◆ EXERCISE:
A complete answer includes every line below with the word "PMID".

◆ Records from a data collection:
BEGIN

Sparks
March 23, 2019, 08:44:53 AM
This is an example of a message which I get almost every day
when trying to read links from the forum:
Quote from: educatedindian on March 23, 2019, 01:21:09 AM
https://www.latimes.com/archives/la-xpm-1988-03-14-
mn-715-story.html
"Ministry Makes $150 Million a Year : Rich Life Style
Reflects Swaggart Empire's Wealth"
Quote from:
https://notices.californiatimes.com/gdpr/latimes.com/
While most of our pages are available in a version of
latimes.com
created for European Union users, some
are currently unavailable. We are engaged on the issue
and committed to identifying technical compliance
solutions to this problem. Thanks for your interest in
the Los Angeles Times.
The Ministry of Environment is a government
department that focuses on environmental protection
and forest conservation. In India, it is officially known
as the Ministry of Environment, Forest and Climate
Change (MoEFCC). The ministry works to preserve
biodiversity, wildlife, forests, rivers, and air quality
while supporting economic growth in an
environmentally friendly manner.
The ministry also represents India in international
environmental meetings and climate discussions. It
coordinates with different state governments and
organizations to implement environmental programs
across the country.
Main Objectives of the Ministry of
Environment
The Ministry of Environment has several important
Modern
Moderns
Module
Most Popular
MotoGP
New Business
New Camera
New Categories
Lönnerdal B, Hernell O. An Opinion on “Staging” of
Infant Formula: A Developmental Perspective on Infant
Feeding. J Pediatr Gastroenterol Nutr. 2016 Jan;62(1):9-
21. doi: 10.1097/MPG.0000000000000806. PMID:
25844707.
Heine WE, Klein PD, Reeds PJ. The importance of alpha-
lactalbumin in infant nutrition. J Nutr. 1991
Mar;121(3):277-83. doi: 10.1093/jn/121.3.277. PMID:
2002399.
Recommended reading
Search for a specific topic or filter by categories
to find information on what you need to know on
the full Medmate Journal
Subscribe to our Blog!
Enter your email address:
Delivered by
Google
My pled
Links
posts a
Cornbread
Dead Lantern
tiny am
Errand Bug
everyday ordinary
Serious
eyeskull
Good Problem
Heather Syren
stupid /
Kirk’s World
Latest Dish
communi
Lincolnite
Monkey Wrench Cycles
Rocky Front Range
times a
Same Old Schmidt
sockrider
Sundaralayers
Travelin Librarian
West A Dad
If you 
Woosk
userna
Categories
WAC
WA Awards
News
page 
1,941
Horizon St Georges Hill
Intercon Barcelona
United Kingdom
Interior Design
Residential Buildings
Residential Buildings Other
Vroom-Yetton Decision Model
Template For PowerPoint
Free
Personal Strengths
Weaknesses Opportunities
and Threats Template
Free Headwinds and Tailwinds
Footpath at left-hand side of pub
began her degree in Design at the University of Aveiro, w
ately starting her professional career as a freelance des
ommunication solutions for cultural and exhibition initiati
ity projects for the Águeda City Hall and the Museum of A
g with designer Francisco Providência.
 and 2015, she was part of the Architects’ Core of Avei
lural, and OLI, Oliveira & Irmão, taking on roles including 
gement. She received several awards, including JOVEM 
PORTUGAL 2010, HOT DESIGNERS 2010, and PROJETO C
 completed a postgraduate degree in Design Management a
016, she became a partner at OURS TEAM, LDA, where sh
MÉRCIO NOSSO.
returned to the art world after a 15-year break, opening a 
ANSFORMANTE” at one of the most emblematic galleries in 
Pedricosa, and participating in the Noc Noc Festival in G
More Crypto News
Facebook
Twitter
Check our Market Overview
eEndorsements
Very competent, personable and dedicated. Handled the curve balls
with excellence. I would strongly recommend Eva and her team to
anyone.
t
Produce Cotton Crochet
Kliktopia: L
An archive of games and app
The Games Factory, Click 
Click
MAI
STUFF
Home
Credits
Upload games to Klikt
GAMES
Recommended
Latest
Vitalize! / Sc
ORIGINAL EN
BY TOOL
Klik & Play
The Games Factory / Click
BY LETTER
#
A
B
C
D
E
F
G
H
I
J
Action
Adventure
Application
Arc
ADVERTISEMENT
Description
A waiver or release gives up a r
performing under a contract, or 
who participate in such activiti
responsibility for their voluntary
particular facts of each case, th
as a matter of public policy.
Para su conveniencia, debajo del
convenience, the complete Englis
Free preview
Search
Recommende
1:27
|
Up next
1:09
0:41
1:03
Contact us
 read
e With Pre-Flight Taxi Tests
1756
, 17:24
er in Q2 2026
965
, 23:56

END

◆ COMPLETED EXERCISE:
21. doi: 10.1097/MPG.0000000000000806. PMID:
Mar;121(3):277-83. doi: 10.1093/jn/121.3.277. PMID:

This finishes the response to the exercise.